The long and winding road
Posted by Karen | Filed under Karen
Last week I shared with you the leap of faith my husband and I took when he returned to university to get his Bachelor of Education degree. He graduated just over two years ago and he immediately began to search for a job. And he searched. And he searched…
There were a few scattered interviews, and a few ‘you came in second’ comments. Then there were the ‘thanks, but no thanks’ letters.
It was heart-wrenching. He persevered and kept trudging along. I was ticked off. He had worked so hard. He deserved to be offered a job. He was supposed to be a good statistic. Everyone said that male elementary school teachers, with the added bonus of a music background, were in demand.

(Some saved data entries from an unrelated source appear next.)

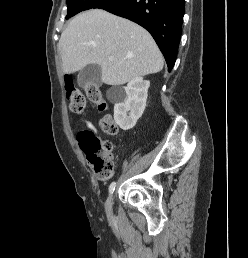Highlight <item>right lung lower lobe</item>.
I'll return each mask as SVG.
<instances>
[{"label":"right lung lower lobe","instance_id":"obj_1","mask_svg":"<svg viewBox=\"0 0 248 258\" xmlns=\"http://www.w3.org/2000/svg\"><path fill=\"white\" fill-rule=\"evenodd\" d=\"M97 8L127 18L153 36L167 62L174 66L182 31L184 0H111Z\"/></svg>","mask_w":248,"mask_h":258}]
</instances>
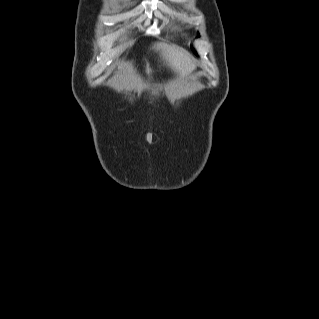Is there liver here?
Returning a JSON list of instances; mask_svg holds the SVG:
<instances>
[{
	"instance_id": "obj_1",
	"label": "liver",
	"mask_w": 319,
	"mask_h": 319,
	"mask_svg": "<svg viewBox=\"0 0 319 319\" xmlns=\"http://www.w3.org/2000/svg\"><path fill=\"white\" fill-rule=\"evenodd\" d=\"M153 48L161 53L162 58L172 70L179 72L182 76L196 68L190 55L179 47L166 43H155Z\"/></svg>"
}]
</instances>
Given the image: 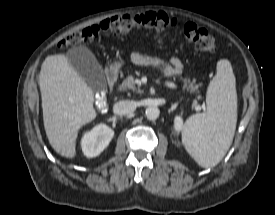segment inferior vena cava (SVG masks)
<instances>
[{
  "instance_id": "obj_1",
  "label": "inferior vena cava",
  "mask_w": 275,
  "mask_h": 215,
  "mask_svg": "<svg viewBox=\"0 0 275 215\" xmlns=\"http://www.w3.org/2000/svg\"><path fill=\"white\" fill-rule=\"evenodd\" d=\"M135 110V105L132 101L123 100L116 102L113 106V112L116 115H127Z\"/></svg>"
}]
</instances>
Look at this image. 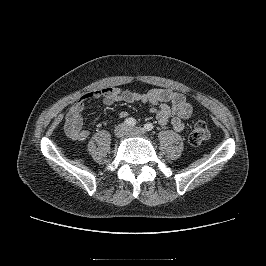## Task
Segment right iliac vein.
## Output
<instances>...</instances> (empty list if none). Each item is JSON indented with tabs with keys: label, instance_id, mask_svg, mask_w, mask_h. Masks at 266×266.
I'll use <instances>...</instances> for the list:
<instances>
[{
	"label": "right iliac vein",
	"instance_id": "right-iliac-vein-1",
	"mask_svg": "<svg viewBox=\"0 0 266 266\" xmlns=\"http://www.w3.org/2000/svg\"><path fill=\"white\" fill-rule=\"evenodd\" d=\"M127 127L124 124H120L115 127L114 134L116 137H122L126 133Z\"/></svg>",
	"mask_w": 266,
	"mask_h": 266
}]
</instances>
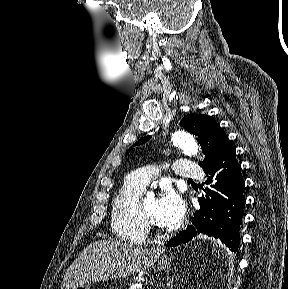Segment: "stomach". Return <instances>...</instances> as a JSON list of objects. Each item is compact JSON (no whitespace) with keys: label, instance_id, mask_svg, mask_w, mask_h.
I'll use <instances>...</instances> for the list:
<instances>
[{"label":"stomach","instance_id":"obj_1","mask_svg":"<svg viewBox=\"0 0 288 289\" xmlns=\"http://www.w3.org/2000/svg\"><path fill=\"white\" fill-rule=\"evenodd\" d=\"M174 259H175L174 256L161 258V259L158 261L159 268H160L161 270H165V269L169 268L172 260H174ZM76 289H90V285H89V284L80 285V286L76 287Z\"/></svg>","mask_w":288,"mask_h":289}]
</instances>
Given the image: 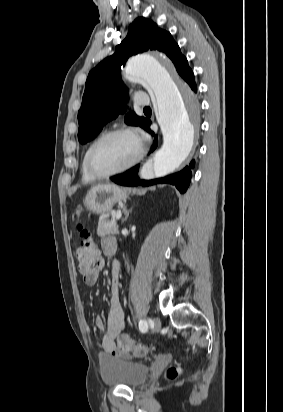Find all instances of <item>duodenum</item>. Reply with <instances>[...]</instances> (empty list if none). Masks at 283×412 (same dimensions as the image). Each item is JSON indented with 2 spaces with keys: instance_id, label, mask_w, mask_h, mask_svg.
Returning a JSON list of instances; mask_svg holds the SVG:
<instances>
[{
  "instance_id": "410a0bca",
  "label": "duodenum",
  "mask_w": 283,
  "mask_h": 412,
  "mask_svg": "<svg viewBox=\"0 0 283 412\" xmlns=\"http://www.w3.org/2000/svg\"><path fill=\"white\" fill-rule=\"evenodd\" d=\"M117 248H118V245H117V244H113V245L110 247V252H111V253H115V252L117 251Z\"/></svg>"
}]
</instances>
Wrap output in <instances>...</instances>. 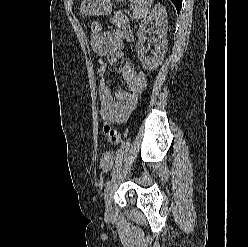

That was when our world felt like it came full circle. It was like our universe had collapsed in on itself. He had to work. He needed to gain experience. We needed to pay our bills. He became a substitute teacher again. But this time, he didn’t have the evening job teaching music lessons. It wasn’t even déjà vu! It was worse than déjà vu! Here it was, three years later, and he was making less money than before.
Are you kidding me?
I was angry for him, and I was angry for me too. It just wasn’t fair! I didn’t want the burden anymore of being the main income earner. I wanted help. I wanted things to be equal. The pressure was getting to me.
And I admit it. I cried like a baby…usually in my car, by myself, with the music blaring. I didn’t want him to see it. I didn’t want him to think I was disappointed in him. I wasn’t! I just felt like we did everything right. Someone cut us a break already!
My pity party didn’t last very long. It couldn’t, and it shouldn’t. How could I say we ‘deserved’ anything? No one owed us anything. And as for being fair? Tough luck I guess! Life isn’t always fair. We had taken a risk, a leap of faith, and it wasn’t paying off…yet.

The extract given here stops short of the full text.